YOUR TASK — Leave out the images and repeat every entry below exactly.

** SOURCE DATA follows **

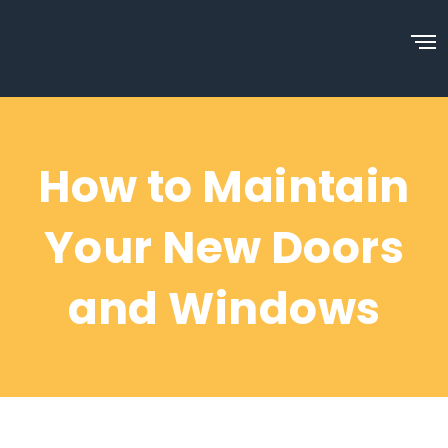
How to Maintain
Your New Doors
and Windows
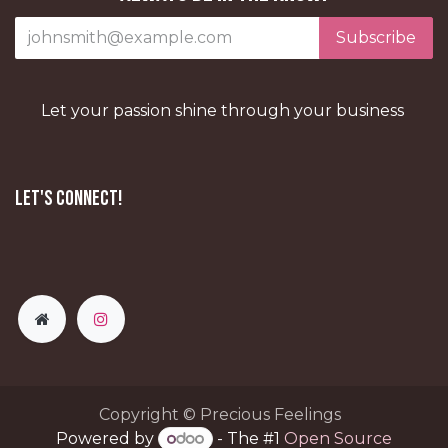
Subscribe
Let your passion shine through your business
Let's Connect!
Copyright © Precious Feelings
Powered by
- The #1
Open Source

** End of SOURCE DATA **

WRITTEN RESPONSE —
How to Maintain
Your New Doors
and Windows
Subscribe
Let your passion shine through your business
Let's Connect!
Copyright © Precious Feelings
Powered by
- The #1
Open Source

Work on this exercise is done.